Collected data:
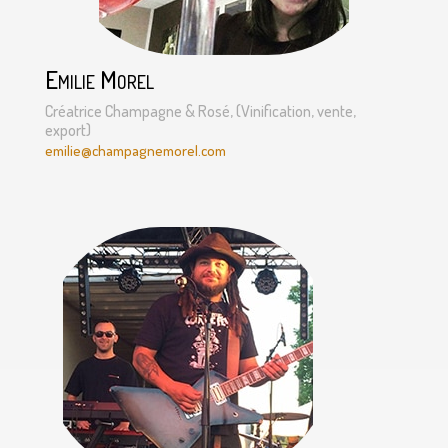
Emilie Morel
Créatrice Champagne & Rosé, (Vinification, vente,
export)
emilie
@champagnemorel.com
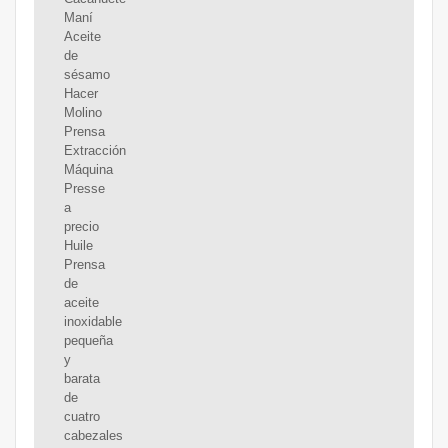
Maní
Aceite
de
sésamo
Hacer
Molino
Prensa
Extracción
Máquina
Presse
a
precio
Huile
Prensa
de
aceite
inoxidable
pequeña
y
barata
de
cuatro
cabezales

## ABOUT THIS TASK
Your answer must be an exact copy of the records, minus any pictures.

## TASK RESPONSE
Emilie Morel
Créatrice Champagne & Rosé, (Vinification, vente,
export)
emilie
@champagnemorel.com
Maní
Aceite
de
sésamo
Hacer
Molino
Prensa
Extracción
Máquina
Presse
a
precio
Huile
Prensa
de
aceite
inoxidable
pequeña
y
barata
de
cuatro
cabezales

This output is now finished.